Plusieurs joueurs confirmés ont atteint les quarts de finale et le changement de génération connaît quelques hiatus. Younes El Aynaoui a 31 ans, est père de deux enfants, demi-bruxellois et super sympa. Le Marocain est peut-être le plus professionnel du circuit et il en recueille les fruits. Des opérations à la cheville l’ont relégué deux ans sur la touche mais le revoilà, plus frais que jamais. Son match contre Hewitt a été d’une perfection rare. Avec 70% de premiers services dont 33 aces, il a utilisé l’arme fatale pour renvoyer l’ami de Kim dans les tribunes. Quelques jours plus tard, il a encore été du match du tournoi. Face à Andy Roddick, il a disputé un match aussi passionnant que surréaliste, conclu sur un score rare. Roddick se dépense sans compter, ce qui lui joue des tours. On se doutait que A-Rod paierait le contrecoup de ses efforts en demi-finales, face à l’Allemand Rainer Schuettler, très opportuniste.

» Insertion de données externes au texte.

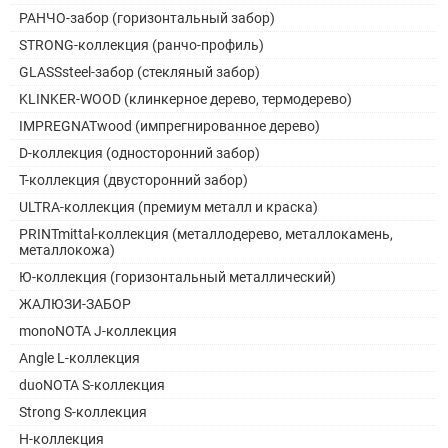
РАНЧО-забор (горизонтальный забор)
STRONG-коллекция (ранчо-профиль)
GLASSsteel-забор (стекляный забор)
KLINKER-WOOD (клинкерное дерево, термодерево)
IMPREGNATwood (импрегнированное дерево)
D-коллекция (односторонний забор)
Т-коллекция (двусторонний забор)
ULTRA-коллекция (премиум металл и краска)
PRINTmittal-коллекция (металлодерево, металлокамень,
металлокожа)
Ю-коллекция (горизонтальный металлический)
ЖАЛЮЗИ-ЗАБОР
monoNOTA J-коллекция
Angle L-коллекция
duoNOTA S-коллекция
Strong S-коллекция
H-коллекция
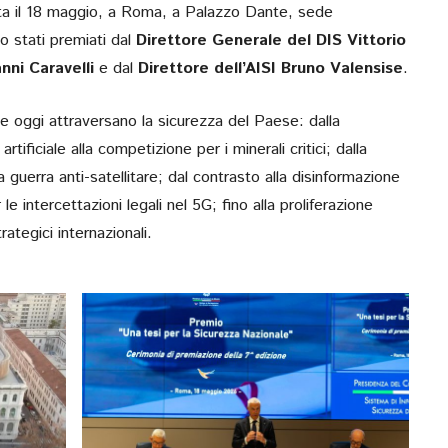
lta il 18 maggio, a Roma, a Palazzo Dante, sede
ono stati premiati dal
Direttore Generale del DIS Vittorio
nni Caravelli
e dal
Direttore dell’AISI Bruno Valensise
.
che oggi attraversano la sicurezza del Paese: dalla
 artificiale alla competizione per i minerali critici; dalla
 guerra anti-satellitare; dal contrasto alla disinformazione
le intercettazioni legali nel 5G; fino alla proliferazione
rategici internazionali.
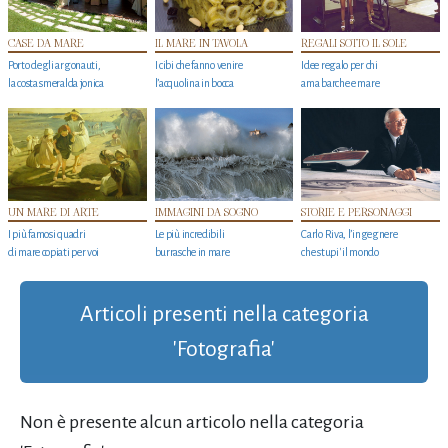
CASE DA MARE
IL MARE IN TAVOLA
REGALI SOTTO IL SOLE
Porto degli argonauti,
I cibi che fanno venire
Idee regalo per chi
la costa smeralda jonica
l’acquolina in bocca
ama barche e mare
UN MARE DI ARTE
IMMAGINI DA SOGNO
STORIE E PERSONAGGI
I più famosi quadri
Le più incredibili
Carlo Riva, l’ingegnere
di mare copiati per voi
burrasche in mare
che stupi' il mondo
Articoli presenti nella categoria
'Fotografia'
Non è presente alcun articolo nella categoria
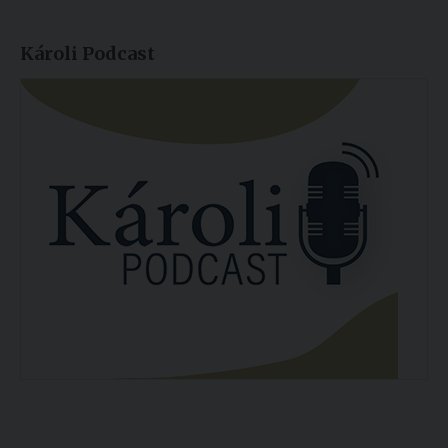
Károli Podcast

Agé de 26 ans et résidant en Suisse, Schuettler a profité du forfait de Safin au troisième tour puis il a balayé ses concurrents, grâce à son tennis destructeur. S’il reste méconnu du grand public, ce travailleur forcené est redouté par la moitié du circuit. Son atout: son jeu de jambes. En hiver, il l’entretient en s’adonnant au taekwondo. Même en Allemagne, Schuettler est peu connu, Haas et Kiefer ayant les faveurs de leurs compatriotes. Des trois, c’est pourtant lui qui exploite le mieux ses qualités. Schuettler est un peu comparable au football allemand: il n’est pas agréable à voir ni à affronter mais il est terriblement efficace. Sa performance est bienvenue alors que le tennis allemand est en crise: la fédération de tennis et les tournois de Hambourg et Berlin ont évité de justesse la faillite, suite à la diminution drastique des droits tv et de l’intérêt du public et des sponsors.

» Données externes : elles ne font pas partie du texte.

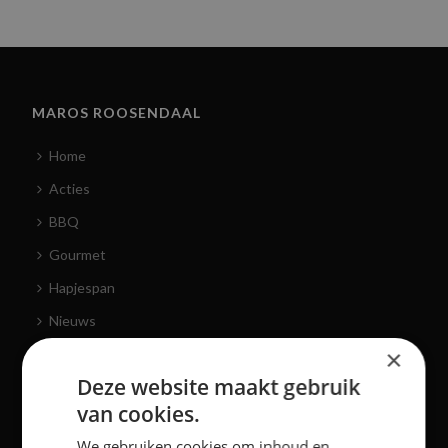
MAROS ROOSENDAAL
Home
Acties
BBQ
Gourmet
Hapjespan
Nieuws
×
Recepten
Deze website maakt gebruik
Over ons
van cookies.
Contact
We gebruiken cookies om inhoud en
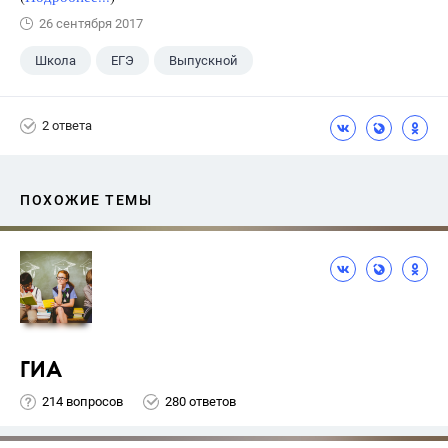
26 сентября 2017
Школа
ЕГЭ
Выпускной
Экзамены
+1
Новости
2 ответа
ПОХОЖИЕ ТЕМЫ
ГИА
214 вопросов
280 ответов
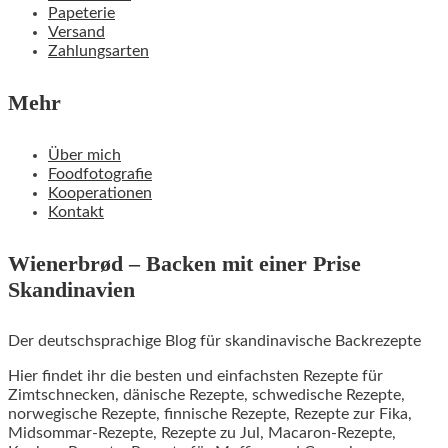
Papeterie
Versand
Zahlungsarten
Mehr
Über mich
Foodfotografie
Kooperationen
Kontakt
Wienerbrød – Backen mit einer Prise
Skandinavien
Der deutschsprachige Blog für skandinavische Backrezepte
Hier findet ihr die besten und einfachsten Rezepte für
Zimtschnecken, dänische Rezepte, schwedische Rezepte,
norwegische Rezepte, finnische Rezepte, Rezepte zur Fika,
Midsommar-Rezepte, Rezepte zu Jul, Macaron-Rezepte,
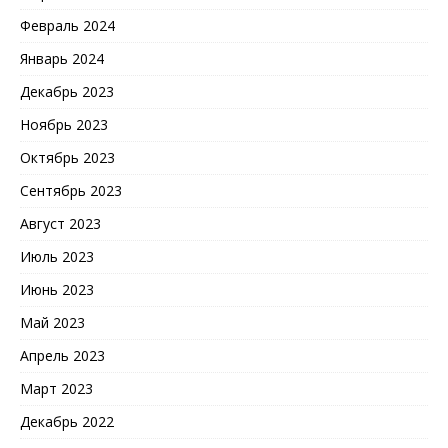
Февраль 2024
Январь 2024
Декабрь 2023
Ноябрь 2023
Октябрь 2023
Сентябрь 2023
Август 2023
Июль 2023
Июнь 2023
Май 2023
Апрель 2023
Март 2023
Декабрь 2022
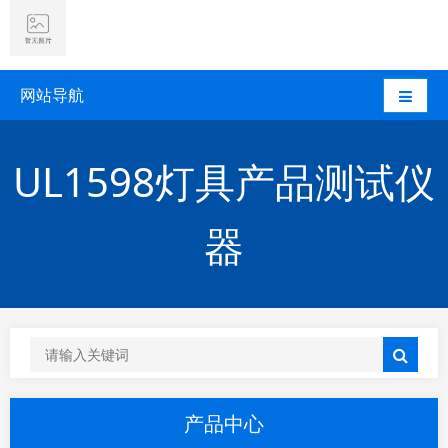
网站导航
UL1598灯具产品测试仪
器
产品中心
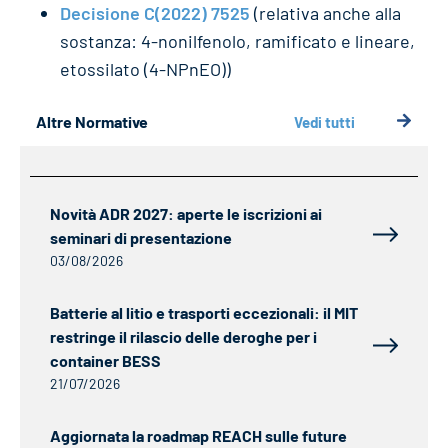
Decisione C(2022) 7525
(relativa anche alla
sostanza: 4-nonilfenolo, ramificato e lineare,
etossilato (4-NPnEO))
Altre Normative
Vedi tutti
Novità ADR 2027: aperte le iscrizioni ai
seminari di presentazione
03/08/2026
Batterie al litio e trasporti eccezionali: il MIT
restringe il rilascio delle deroghe per i
container BESS
21/07/2026
Aggiornata la roadmap REACH sulle future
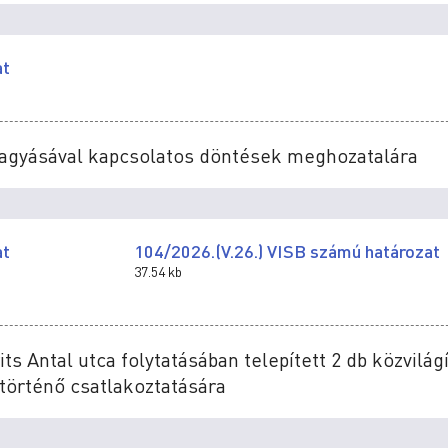
at
áhagyásával kapcsolatos döntések meghozatalára
at
104/2026.(V.26.) VISB számú határozat
37.54 kb
ts Antal utca folytatásában telepített 2 db közvilágí
 történő csatlakoztatására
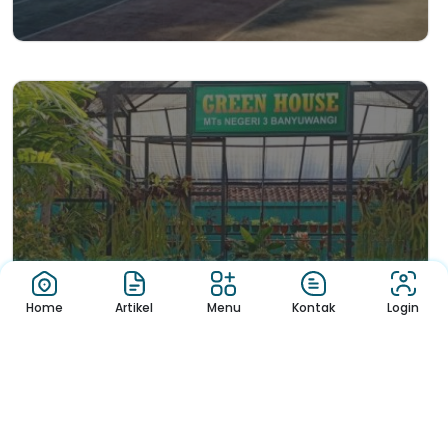
Home
Artikel
Menu
Kontak
Login
Green House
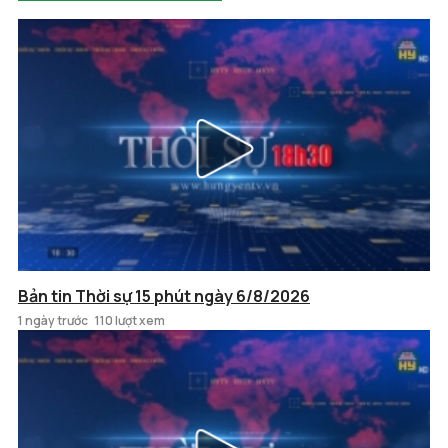
Bản tin Thời sự 15 phút ngày 6/8/2026
1 ngày trước
110 lượt xem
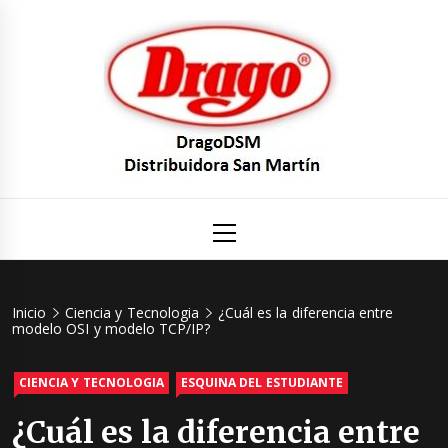
Saltar
al
contenido
DragoDS
Un mundo de Seguridad e Higiene.
Menú
principal
Distribuid
San Mart
Inicio
Ciencia y Tecnologia
¿Cuál es la diferencia entre
modelo OSI y modelo TCP/IP?
CIENCIA Y TECNOLOGIA
ESQUINA DEL ESTUDIANTE
¿Cuál es la diferencia entre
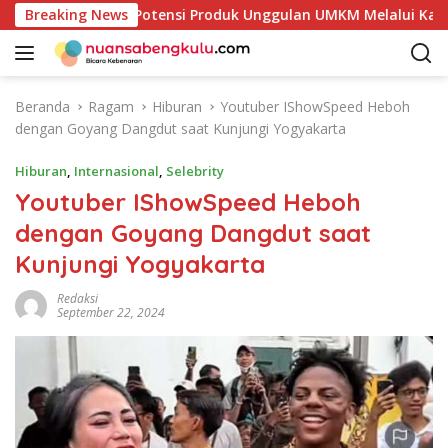
L
ulai Petakan Potensi Produk Unggulan UMKM Melalui Kajian B
Breaking News
a
n
g
s
Beranda
Ragam
Hiburan
Youtuber IShowSpeed Heboh
u
dengan Goyang Dangdut saat Kunjungi Yogyakarta
n
g
Hiburan
,
Internasional
,
Selebrity
k
Youtuber IShowSpeed Heboh
e
dengan Goyang Dangdut saat
k
o
Kunjungi Yogyakarta
n
t
Redaksi
September 22, 2024
e
n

Malheureusement, la finale féminine s’est résumée, pour la quatrième fois d’affilée dans un tournoi du Grand Chelem, en un affrontement entre les Williams. Serena a surpassé sa soeur aînée. Leur confrontation a été plus émotionnelle que l’année dernière et la différence moindre. Elles ont serré des poings et le numéro un mondial a parfois eu du mal à conserver le contrôle de la partie mais elle a fini par l’emporter. Serena devient ainsi la neuvième femme à inscrire à son palmarès quatre grands événements. Il ne lui reste plus qu’à tenter de réussir cet exploit en une seule année pour entrer dans la légende.

Kim a craqué

Kim Clijsters a raté une occasion en or de briser l’hégémonie des Williams. La seule chose qu’elle puisse se reprocher, c’est qu’au moment où Serena a décidé de jouer plus haut, en assumant plus de risques, elle n’a pas suivi le mouvement, en reprenant l’initiative. Evidemment, c’est un choix difficile à faire à chaud, d’autant que sa tactique passive lui avait réussi jusque-là. Cette demi-finale a d’ailleurs valu davantage par son suspense que par sa qualité, à cause du style dévastateur de Williams et de ses 66 fautes inutiles. Mais Kimmie, comme on la surnomme en Australie, a eu peur de l’échec. Elle n’a pas voulu l’admettre mais ses deux doubles fautes, à un moment crucial,interpellent.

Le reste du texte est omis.